忙しくて新刊紹介がずっと滞っていたので、今回は1月末に新刊が発売されたので井原先生作品を一挙紹介いたします。未読の人はこれを機にご一読をm(__)m。
小市民感覚の恋と戦いのドラマが楽しい『超常機動サイレーン』●既刊 エコロジーを大義名分に掲げ、謎の怪人や巨大メカを操って破壊活動を繰り返す謎の組織「エコエコ団」。そんな彼らに立ち向かうべく結成されたのが、人の思念の力をエネルギーへと変換する新技術「Ψ」を武器に戦う半官半民の警備会社・公共警備機構こと「超常機動部隊サイレーン」!
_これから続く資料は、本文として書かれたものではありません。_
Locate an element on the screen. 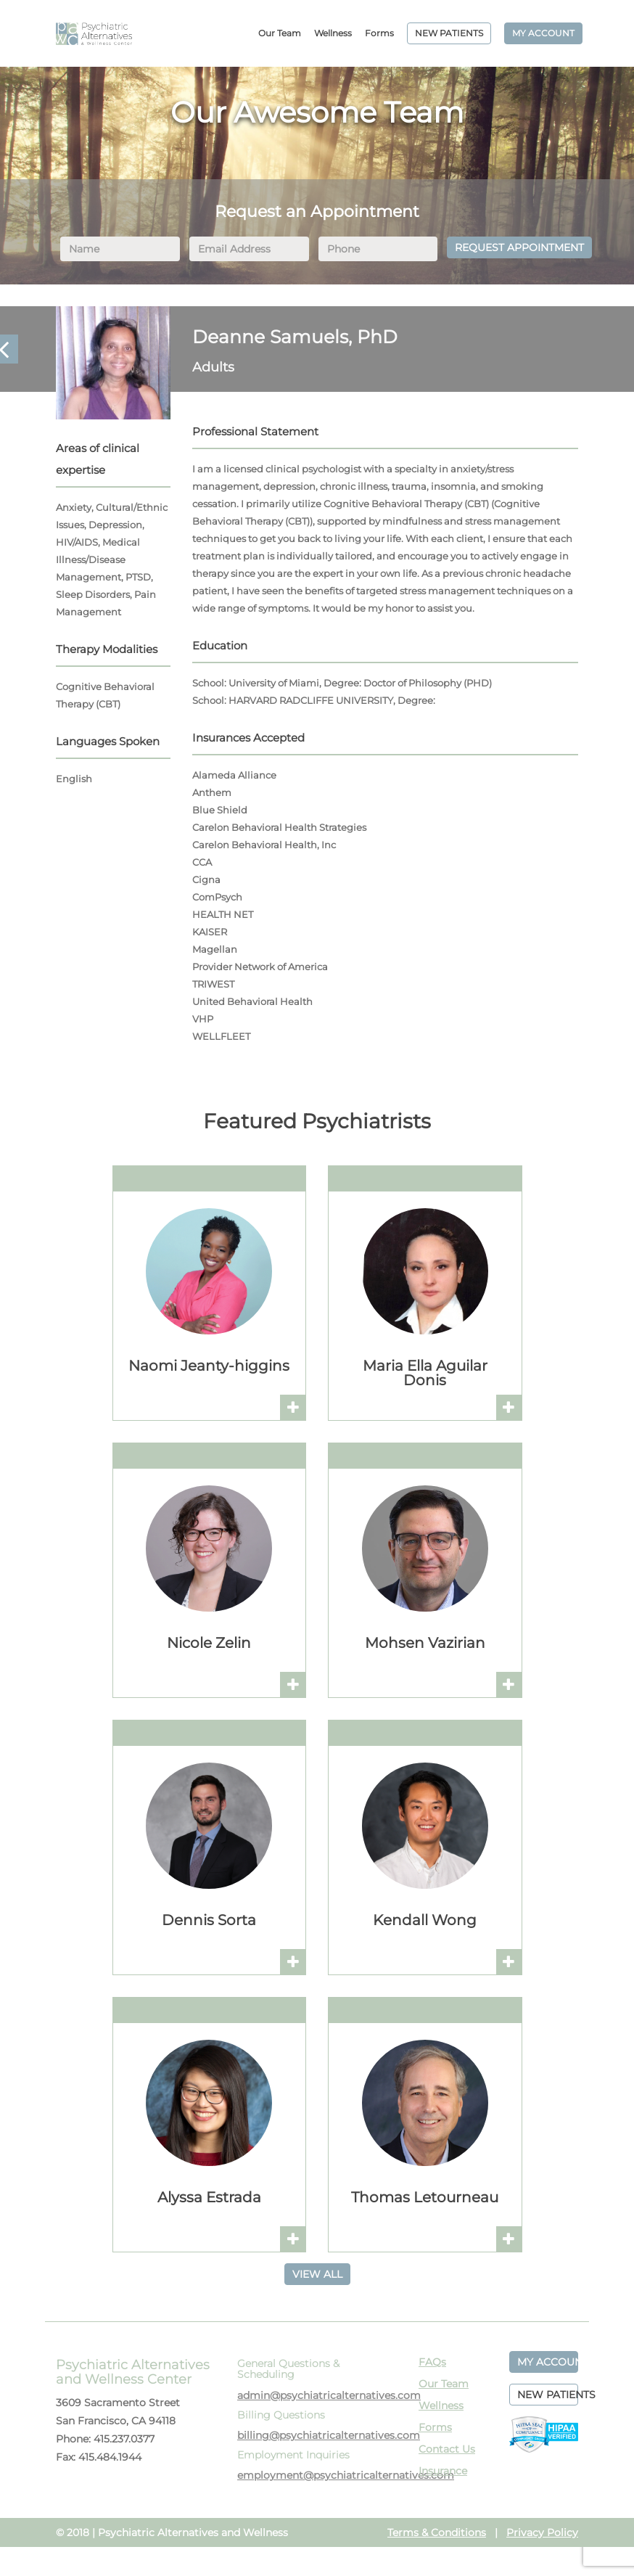  Alyssa Estrada is located at coordinates (209, 2197).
そんな戦いの日々が繰り返される中、サイレーンの一人「サイ=ドルフィン」として戦う新人OL波好めるなは、ちょっと無愛想な青年・水凪俊一郎と出会う。出会いこそ最悪だったものの、少しずつうち解けあううちにデートを重ねる仲になる。だが、めるなは知らなかった……俊一郎の正体がエコエコ団の幹部・ドクターMであり、彼が自分からサイレーンの情報を聞き出そうとしていることを。絡み合う組織の思惑と激化する戦いの中で、めるなと俊一郎の恋の行方は? 言うなればこの作品は、ラブコメディをベースにした特撮ヒーロー版『機動警察パトレイバー』『地球防衛企業ダイガード』。正義の味方VS悪の組織という図式なれど、前者は第三セクターの公務員だし、そして後者の正体は一流の上場企業。世間やネットじゃ人気者の変身ヒロインが恋や仕事のことで悩んでいたり、悪の組織の面々が上司(会社社長兼悪の首領様)の無茶な命令で残業を強いられ、プライベートや家族との時間がもてずにブーたれたり。様々な思惑が絡み合い、きな臭さを見せつつある戦いを繰り広げる一方で描かれる、極めて小市民的な悲喜こもごもの日常コメディこそが、『サイレーン』の真骨頂なのだ。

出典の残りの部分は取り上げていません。